The Norse pantheon is a dense, thematic backdrop rife with potential for story-telling all on their own, let alone with the unique intrigue the chaos of the Templeverse' plot adds to the mix. But in diving head-first into Asgard and all its complex characters, Quinn's own identity and agency in the story is the thinnest it's ever felt.
Another lapse of memory for another leap of time unaccounted for, leaving her struggling with a crushing sense of guilt and dark, primal self-loathing with no clue as to why, and several major developments from her previous installments rendered null as a result. Instead of being able to explore this painful vulnerability though, all of Quinn's attention is forced to the Norse gods and their own internal squabbling. Her fierce independence and driven personality is visible only in quick, fleeting exchanges and leaves her otherwise a mere witness to their drama and all the potentially apocalyptic repercussions it could have.

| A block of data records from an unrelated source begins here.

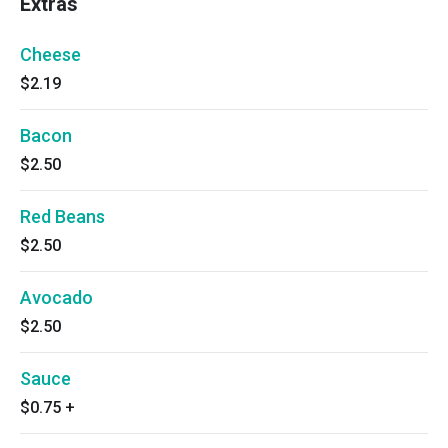
Extras
Cheese
$2.19
Bacon
$2.50
Red Beans
$2.50
Avocado
$2.50
Sauce
$0.75
+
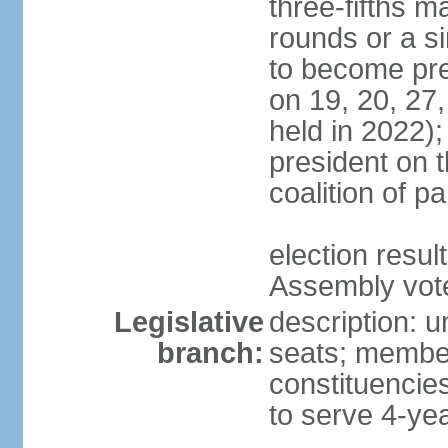
three-fifths m
rounds or a si
to become pres
on 19, 20, 27,
held in 2022);
president on t
coalition of p
election resul
Assembly vote 
Legislative
description: 
branch:
seats; members
constituencies
to serve 4-ye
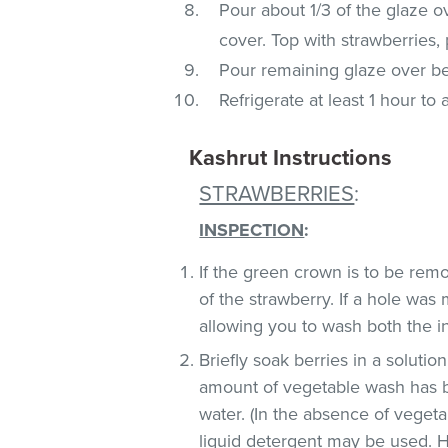
Pour about 1/3 of the glaze o
cover. Top with strawberries, 
Pour remaining glaze over ber
Refrigerate at least 1 hour to 
Kashrut Instructions
STRAWBERRIES
:
INSPECTION
:
If the green crown is to be remo
of the strawberry. If a hole was
allowing you to wash both the in
Briefly soak berries in a soluti
amount of vegetable wash has 
water. (In the absence of veget
liquid detergent may be used. H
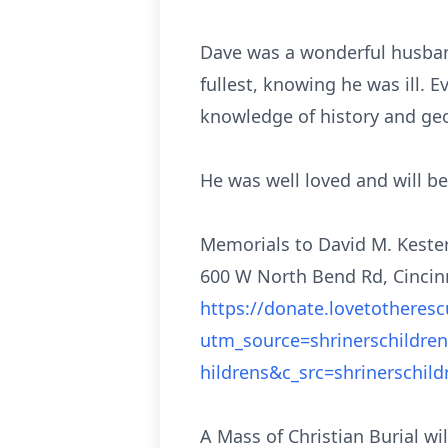
Dave was a wonderful husband,
fullest, knowing he was ill.
knowledge of history and g
He was well loved and will b
Memorials to David M. Kester
600 W North Bend Rd, Cincinn
https://donate.lovetotheres
utm_source=shrinerschildr
hildrens&c_src=shrinerschil
A Mass of Christian Burial wi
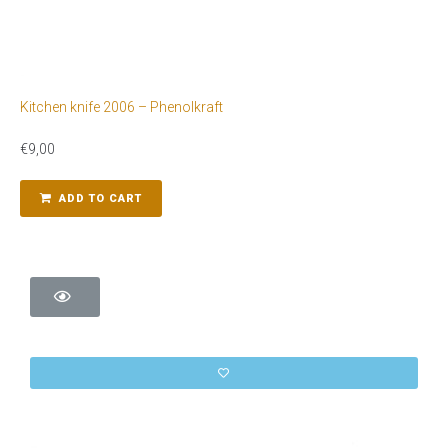
Kitchen knife 2006 – Phenolkraft
€
9,00
ADD TO CART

The events of the story itself are intriguing, the characters fun and memorable, but reading it barely feels like reading a Phantom Queen Diary novel. The events seem like they could easily have been fit into the narrative of Nate or Callie's books, to equal or perhaps even stronger effect due to how many closer ties they have to the Norse pantheon and how complicated those ties are made by the events of the greater plot. Quinn is, as herself, the most disconnected from them up until her last novel. But rather than develop her own ties to them further, or explore her growing uncertainty in her identity, Quinn simply feels swallowed down by the undertow of the Nordic drama meant to sow seeds for further Templeverse developments down the line.
I greatly enjoy O'Connell's writing, both through his own style and what flair he brings to the Templeverse in ways Silvers himself doesn't. I've been heartily invested in Quinn's story thus far and I still look forward to what comes next.

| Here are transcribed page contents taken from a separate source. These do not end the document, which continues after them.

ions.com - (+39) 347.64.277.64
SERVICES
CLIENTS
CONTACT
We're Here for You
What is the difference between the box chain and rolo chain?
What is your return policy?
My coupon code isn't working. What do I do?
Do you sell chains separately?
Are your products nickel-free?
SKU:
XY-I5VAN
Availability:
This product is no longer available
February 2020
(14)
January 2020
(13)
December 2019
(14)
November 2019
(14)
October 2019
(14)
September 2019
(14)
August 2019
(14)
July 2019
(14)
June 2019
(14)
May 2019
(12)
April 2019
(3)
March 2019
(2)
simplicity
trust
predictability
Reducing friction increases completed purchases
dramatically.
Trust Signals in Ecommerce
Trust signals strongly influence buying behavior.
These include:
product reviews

Top reviews from other countries
I enjoyed the story because the authors are good story tellers, but thats all it appeared to be..... a story with little to no bearing on the over reaching plot of the Templeverse.

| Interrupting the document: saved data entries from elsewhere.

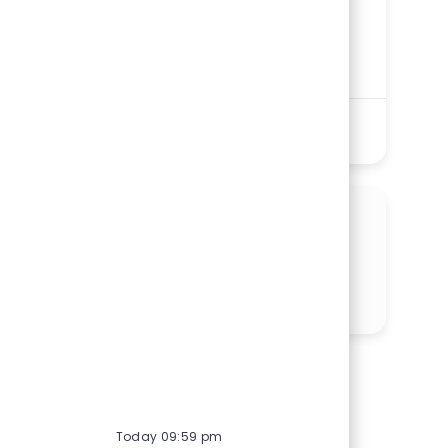
St. Elizabeth Youngstown Hospital
Department
Progressive Care/Intermediate Care Units
Service Line
Shift
Remote
Nights
On-Site
Full time
See More
SHARE THIS OPPORTUNITY
Share via LinkedIn
Share via Facebook
Share via twitter
Share via email
Today 09:59 pm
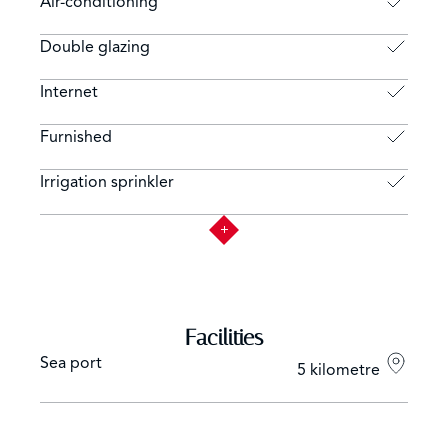
Air-conditioning
Double glazing
Internet
Furnished
Irrigation sprinkler
Facilities
Sea port
5 kilometre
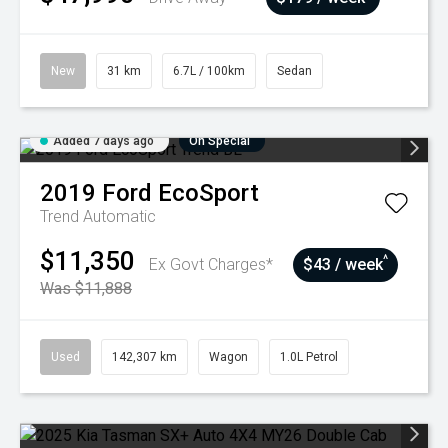
New
31 km
6.7L / 100km
Sedan
Added 7 days ago
On Special
2019
Ford
EcoSport
Trend
Automatic
$11,350
^
Ex Govt Charges*
$43 / week
Was $11,888
Used
142,307 km
Wagon
1.0L Petrol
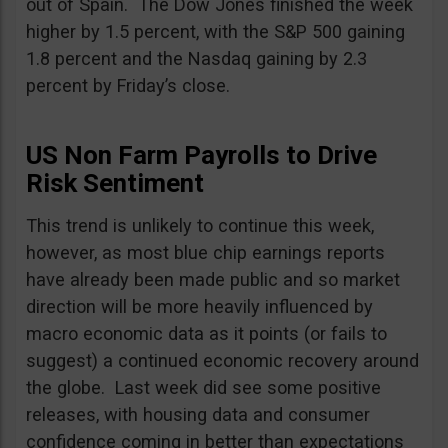
out of Spain. The Dow Jones finished the week
higher by 1.5 percent, with the S&P 500 gaining
1.8 percent and the Nasdaq gaining by 2.3
percent by Friday’s close.
US Non Farm Payrolls to Drive
Risk Sentiment
This trend is unlikely to continue this week,
however, as most blue chip earnings reports
have already been made public and so market
direction will be more heavily influenced by
macro economic data as it points (or fails to
suggest) a continued economic recovery around
the globe. Last week did see some positive
releases, with housing data and consumer
confidence coming in better than expectations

The format with previous books has always been an appearance of an event from the other main protagonists or the heroes themselves and a continuation of the story like a jigsaw piece smoothly flowing the story forward such as Callie's killing of Death following on to Nate's of Conquest and Gunnars' of War etc. The reveal of what that meant was intriguing and tied the stories beautifully.
This book of Quinns offered nothing of the sort. We know Nate will meet Quinn at the well and thats where I thought Quinns story would flow from. What she has to do with Nates spell finding her will be revealed I'm sure.....which should have been what this book was about.... instead.... disappointed.
The effort that went in to this book would have been better spent getting on with the story.
The authors have created this epic cliffhanger that I imagine will go one of 2 ways....either Quinns next book will tell us what she did (300 or so pages) or we'll be so disappointed that what she did wasn't worth the cliffhanger lol.
I read on in hope.
This one is just taking the Mick, as Ms McKenna would say.
Pointless waste of words, feels like it was written just to satisfy a promise to a publisher - yes I'm talking to you Shayne.
Keep treating Templeverse fans with this level of contempt and you'll lose us - we're not idiots.